SCOTT DIXON:  Good car I think accounts for a lot of it.  The technique I use to save fuel is actually really good for Mid-Ohio.  Especially from turn four all the way through to turn nine, you’re just getting on the throttle.  I didn’t use the brakes pretty much from four all the way through to nine.  You’re just trying to coast.  Actually even through 11, the same.  You just touch the brakes in 12 to slow the car down enough to get it turned.  It’s mostly technique.  You need a good car to pull off the big fuel mileage numbers you’re trying to get.  Luckily enough, we knew we had a good car, but that was definitely the case for getting the big numbers we had to achieve.
 
Q.        On the start with the incident with Tony Kanaan, was your car involved in that?
SCOTT DIXON:  I was a little worried because we picked up quite a big vibration after that accident there.  I think it was maybe just hitting the brakes, then going straight into a caution period.  Sometimes with these brakes, they get a big vibration if they heat up, then cool off quickly.  I ran over some big pieces of debris, thought it was stuck in the underwing.  Came in and stopped, and the team checked just to make sure we didn’t have anything stuck there. 
 
Q.        When the fuel lamp came on, personally what came through your mind?  Were you under panic?  Is there any program in the engine which you can maybe activate to save fuel at any given track?

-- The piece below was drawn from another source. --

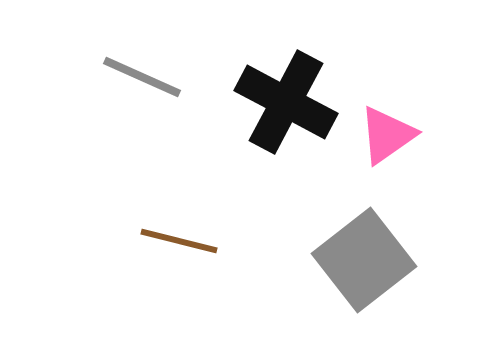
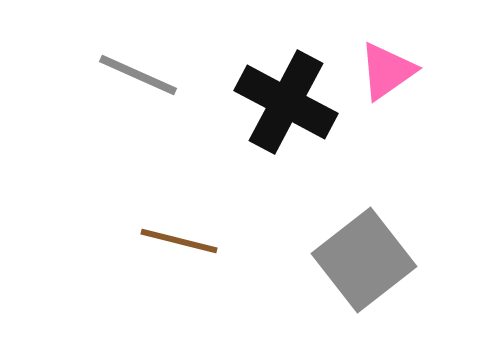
gray line: moved 4 px left, 2 px up
pink triangle: moved 64 px up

SCOTT DIXON:  Yeah, you know, you always have your yellow mixture which you run under caution which turns part of the engine off.  It’s aggressive fuel saving.  You can run at speed, but it’s very slow.  So we did go to that point.  The first thing that came into my mind when the light came on was thank God I continued to save fuel.  As I said before, there was something in the back of my head with 10 to go, when the team is like, You’re good on fuel, you don’t have to save, that I just continued to save.  I think at that point, then with the radio chatter, the tone of voices that were coming over, you knew it was an extreme situation, which is not great to deal with at that point.  But going through the race and having gone to the collector and into the fuel light so much, you kind of have a gist of if you’re going to be okay.  The stop before that the light had come on slightly earlier and we had made it at full fuel for a full lap, so I knew we had a little bit of a margin. 
 
Q.        Throughout the season when we’ve talked you said, This year is just racing.  How frustrated were you beginning to get and how relieved are you when you finally cross that line?
SCOTT DIXON:  Yeah, you know, I think once we got through the final few pit stops, the final pit stop, we got a really good shot here.  I checked with the team that there were no crazy off strategies that we had to hunt somebody down.  Had a seven-second gap, yet we had 25 laps to go.  I knew at that point we were in the right situation.  Then you start thinking, We’re probably going to run out of fuel, something is going to break.  You have all those things running through your mind with how the season has been going.  Toronto race two, wherever I put the car, I put the car in the wrong spot, got freight-trained by everybody.  Qualifying here was another case of that.  I don’t know.  It makes it feel that much better.  It’s very rewarding.  My wife, I was talking to her on the phone coming up here, she’s like, I haven’t seen you that happy for a long time.  It was a good feeling and mostly for the team and the crew.  Everybody gets down.  It’s nice to put a smile on Chip’s face, too. 
 
Q.        Why didn’t she come over?
SCOTT DIXON:  Emma is in England.  Poppy goes to school in a couple weeks, big school.  She can’t miss school randomly like she has been.  Emma is getting the family trip out of the way before she needs to be home.
 
Q.        What is it about this place?  From New Zealand, here you are in the middle of Ohio.  You’re the King of Mid-Ohio.  What is it about this track that seems to suit you?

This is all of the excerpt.